As I grow older, I increasingly find myself looking at older people and thinking about what they might have been like when they were young, in their heyday. I used to only view older people as older people. I assumed they were actually born as older people, with that paunch and the hairy ears and the cynicism. But to my surprise, that turned out not to be the case. Somebody who is 58 today was 28 at the height of disco. Think about that next time you go to Old Country Buffet.
And I wonder, if I were to ask these people to describe their heydays to me, what they would say. I’m sure most people wouldn’t have an answer at the ready. It’s one thing to talk about someone or something else’s heyday, but it’s another to consider your own. For one thing, a heyday isn’t the same as the best time of your life. For me, that’s right now, without question. But this is not my heyday.

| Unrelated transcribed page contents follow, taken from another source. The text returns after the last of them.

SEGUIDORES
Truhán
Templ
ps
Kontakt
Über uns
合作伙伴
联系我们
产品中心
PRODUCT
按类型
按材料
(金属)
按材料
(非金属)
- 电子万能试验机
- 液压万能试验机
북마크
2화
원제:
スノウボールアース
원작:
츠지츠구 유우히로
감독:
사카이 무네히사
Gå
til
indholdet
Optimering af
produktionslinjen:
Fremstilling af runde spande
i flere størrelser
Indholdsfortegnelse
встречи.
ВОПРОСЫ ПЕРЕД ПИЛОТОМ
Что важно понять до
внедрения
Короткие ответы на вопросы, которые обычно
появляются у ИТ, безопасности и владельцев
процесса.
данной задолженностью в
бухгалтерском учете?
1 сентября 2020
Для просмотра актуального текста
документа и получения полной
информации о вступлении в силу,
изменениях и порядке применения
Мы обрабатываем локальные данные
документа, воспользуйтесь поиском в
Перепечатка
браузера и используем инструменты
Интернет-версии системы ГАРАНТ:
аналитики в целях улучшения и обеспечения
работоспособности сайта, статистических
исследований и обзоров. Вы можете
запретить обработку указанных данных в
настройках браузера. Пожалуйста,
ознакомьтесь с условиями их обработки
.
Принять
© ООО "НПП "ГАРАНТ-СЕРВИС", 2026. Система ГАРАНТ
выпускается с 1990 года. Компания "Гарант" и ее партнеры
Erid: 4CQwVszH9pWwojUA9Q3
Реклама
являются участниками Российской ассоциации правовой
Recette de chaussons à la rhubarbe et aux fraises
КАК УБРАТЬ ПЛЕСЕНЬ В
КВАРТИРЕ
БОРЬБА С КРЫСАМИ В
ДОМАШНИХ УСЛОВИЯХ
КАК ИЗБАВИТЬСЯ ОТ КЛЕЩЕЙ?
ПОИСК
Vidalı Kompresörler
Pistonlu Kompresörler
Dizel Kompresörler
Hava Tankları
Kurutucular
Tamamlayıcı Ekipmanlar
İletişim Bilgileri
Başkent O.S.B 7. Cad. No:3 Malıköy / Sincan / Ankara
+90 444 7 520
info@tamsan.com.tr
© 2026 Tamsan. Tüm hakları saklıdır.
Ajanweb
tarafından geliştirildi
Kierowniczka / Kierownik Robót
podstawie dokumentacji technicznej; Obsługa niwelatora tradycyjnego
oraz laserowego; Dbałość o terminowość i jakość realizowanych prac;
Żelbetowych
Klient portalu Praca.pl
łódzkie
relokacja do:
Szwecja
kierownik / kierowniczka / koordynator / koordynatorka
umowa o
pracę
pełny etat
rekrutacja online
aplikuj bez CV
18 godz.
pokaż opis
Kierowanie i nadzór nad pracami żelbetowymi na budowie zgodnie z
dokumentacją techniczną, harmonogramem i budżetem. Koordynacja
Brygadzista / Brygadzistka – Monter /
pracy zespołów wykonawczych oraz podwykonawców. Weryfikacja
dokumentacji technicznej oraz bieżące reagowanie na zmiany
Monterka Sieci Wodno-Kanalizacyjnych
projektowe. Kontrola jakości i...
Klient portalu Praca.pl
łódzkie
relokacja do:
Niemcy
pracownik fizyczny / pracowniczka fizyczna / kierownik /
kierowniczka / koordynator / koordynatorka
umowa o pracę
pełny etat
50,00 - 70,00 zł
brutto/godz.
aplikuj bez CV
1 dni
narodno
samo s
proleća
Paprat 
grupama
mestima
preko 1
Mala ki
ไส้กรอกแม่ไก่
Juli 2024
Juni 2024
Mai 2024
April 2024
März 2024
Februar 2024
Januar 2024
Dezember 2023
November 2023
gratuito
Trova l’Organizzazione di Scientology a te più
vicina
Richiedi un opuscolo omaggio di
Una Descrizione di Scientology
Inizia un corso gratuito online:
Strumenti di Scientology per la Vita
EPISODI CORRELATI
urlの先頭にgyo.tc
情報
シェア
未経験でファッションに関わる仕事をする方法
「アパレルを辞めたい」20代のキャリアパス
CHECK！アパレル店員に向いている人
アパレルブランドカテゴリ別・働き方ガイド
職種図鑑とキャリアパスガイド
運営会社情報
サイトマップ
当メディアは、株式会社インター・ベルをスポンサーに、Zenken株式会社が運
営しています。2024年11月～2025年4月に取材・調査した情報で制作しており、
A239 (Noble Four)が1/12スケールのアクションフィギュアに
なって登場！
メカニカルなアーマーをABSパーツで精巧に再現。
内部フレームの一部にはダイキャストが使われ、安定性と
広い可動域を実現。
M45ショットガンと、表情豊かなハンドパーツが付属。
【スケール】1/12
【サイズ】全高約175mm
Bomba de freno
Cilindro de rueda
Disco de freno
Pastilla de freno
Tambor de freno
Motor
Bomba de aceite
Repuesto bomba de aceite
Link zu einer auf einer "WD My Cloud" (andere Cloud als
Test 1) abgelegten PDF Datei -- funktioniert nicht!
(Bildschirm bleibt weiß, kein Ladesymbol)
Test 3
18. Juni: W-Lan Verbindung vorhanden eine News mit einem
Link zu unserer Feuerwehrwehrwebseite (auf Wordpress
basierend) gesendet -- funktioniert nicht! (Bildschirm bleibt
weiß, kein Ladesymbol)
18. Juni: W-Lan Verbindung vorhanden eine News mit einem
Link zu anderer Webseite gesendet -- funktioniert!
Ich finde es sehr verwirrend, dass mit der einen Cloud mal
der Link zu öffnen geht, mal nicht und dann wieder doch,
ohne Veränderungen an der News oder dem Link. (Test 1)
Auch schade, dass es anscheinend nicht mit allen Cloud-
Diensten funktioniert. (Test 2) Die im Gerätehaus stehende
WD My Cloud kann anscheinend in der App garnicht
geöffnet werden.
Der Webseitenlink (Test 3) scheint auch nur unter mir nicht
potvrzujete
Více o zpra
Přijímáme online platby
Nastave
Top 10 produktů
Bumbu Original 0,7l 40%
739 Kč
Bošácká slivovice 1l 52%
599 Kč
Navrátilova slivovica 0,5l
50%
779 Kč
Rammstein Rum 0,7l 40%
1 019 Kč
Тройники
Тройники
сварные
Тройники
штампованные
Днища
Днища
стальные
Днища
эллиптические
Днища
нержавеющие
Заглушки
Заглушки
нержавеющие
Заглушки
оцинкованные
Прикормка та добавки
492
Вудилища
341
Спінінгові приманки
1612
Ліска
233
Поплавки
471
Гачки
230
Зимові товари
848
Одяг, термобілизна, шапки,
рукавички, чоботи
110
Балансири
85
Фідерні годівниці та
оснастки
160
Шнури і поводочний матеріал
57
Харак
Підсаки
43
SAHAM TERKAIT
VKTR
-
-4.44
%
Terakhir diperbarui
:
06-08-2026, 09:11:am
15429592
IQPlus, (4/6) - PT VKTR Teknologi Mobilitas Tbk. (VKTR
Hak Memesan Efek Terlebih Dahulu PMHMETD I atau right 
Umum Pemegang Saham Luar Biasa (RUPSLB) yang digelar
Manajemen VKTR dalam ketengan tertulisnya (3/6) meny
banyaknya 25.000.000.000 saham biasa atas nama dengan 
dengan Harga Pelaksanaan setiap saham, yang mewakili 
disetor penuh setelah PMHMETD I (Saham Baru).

My heyday was when I changed the variables of my life to allow me to be where I’m at and be with who I’m with today. Of course, while it may be all fine and good for me to waste your time with my personal proclamation of heydayity, I would get pissed off if anybody offered me such a Hallmark platitude about their heyday. I don’t give a damn about them finding themselves. I want to know what they wore. I want to know if they partied, where they partied, how they partied. I want to know their favorite record or movie. I want to know what they drove, and I want to know if they liked Laugh-In.
What I want, simply put, is to connect the older person I see to a younger one from a time I can relate with. Because I’m closer to that older person than I am a younger one, but I still can’t relate to that older person. I don’t know how I’m going to get from where I am today to that older person in 20 years, but it now seems clear that it is happening. And somehow, thinking about people in their heyday helps me bridge that gap.
In my heyday, I wore flannel and the music was always loud.